El relato de Horiot es estremecedor y nos abre los ojos a la realidad de miles de niños que se enfrentan diariamente al mismo infierno. Pero él tuvo suerte... gracias a su madre, que evitó los diagnósticos inmovilistas, los centros especializados, la doctrina impuesta de la imposible mejora cualitativa de estos enfermos, y le facilitó un entorno estimulante y comprensivo. Su hijo se transformó en un adulto funcional, creativo y sin excesivas fracturas. “El emperador, soy yo” es un canto de esperanza para enfermos y padres, del anuncio de que la batalla diaria puede tener recompensa si se plantea con inteligencia, amor y valor, mucho valor. Del camino a seguir, de las victorias y derrotas que esperan.

No se lo pierdan... quizá aprendan algo de sí mismos. No tanto sobre cómo tratar a un Asperger sino de cómo aplacar las tormentas que en ocasiones se desatan en nuestro interior mientras maduramos e intentamos encajar en un mundo poco amable. Con distintos obstáculos, todos hemos de realizar el camino hacia la adultez, y suele estar lleno de trampas y no existe manual que nos asista. Este libro trata, fundamentalmente, de eso.

Niño Asperger

Al final del texto, Françoise Lefèvre, la madre, dedica a su hijo unas pocas páginas a modo de postfacio, en un escrito titulado “Mi hijo de los abismos”, en el que relata sus 30 años de lucha, del que extraigo un pequeño párrafo.

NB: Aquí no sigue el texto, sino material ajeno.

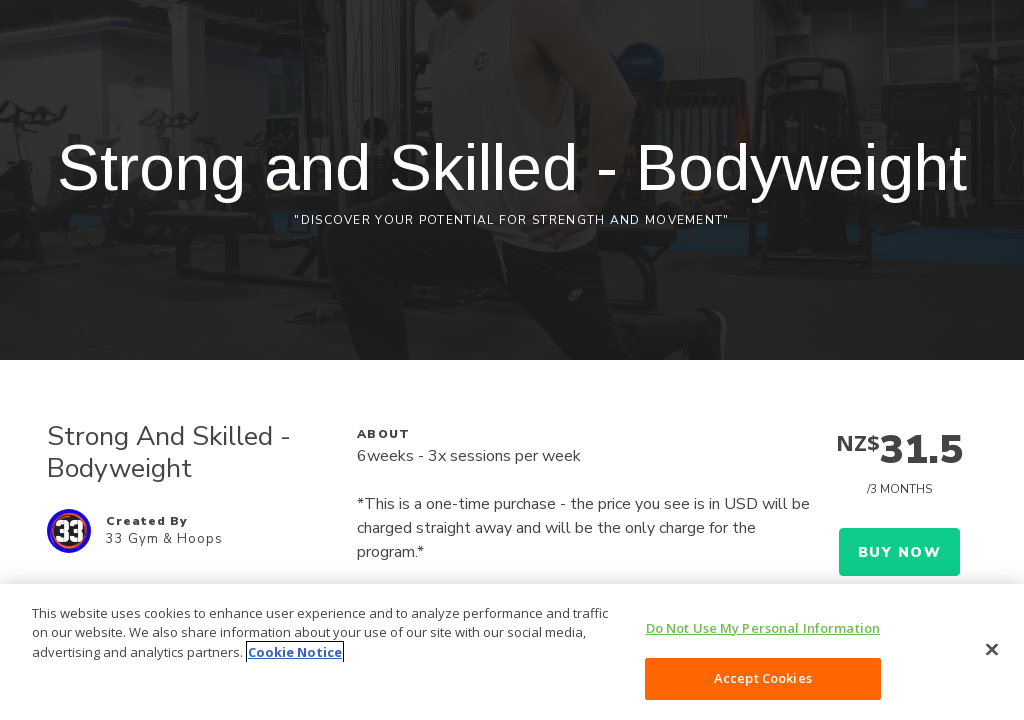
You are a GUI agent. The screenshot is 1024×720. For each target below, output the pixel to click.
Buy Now (900, 552)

«Siempre comprendí este rechazo de nuestro mundo. Incluso lo admiré. Era adicta tuya. Admiraba tu capacidad para resistir. Pensaba, sobre todo, que donde tú estabas encerrado -¿pero dónde?- sufrías atrozmente. Entonces, sumida en el agotamiento que me producían tus demenciales cóleras, intentaba encontrar nuevas fuerzas para combatir, no contra ti sino a tu lado. Estaba segura de que comprendías que yo era tu aliada, que te amaba y nunca te abandonaría. Nunca te daría como pasto a las instituciones llamadas “especializadas”. No me arrebatarían lo que yo consideraba una de mis hermosas historias de amor. También yo desarrollaba mis resistencias. Sabía que tendría que utilizarlas.

A veces he reído contigo. He reído mucho. Jamás me atreví a decirlo, ni a escribirlo. Hoy te lo digo y lo escribo.»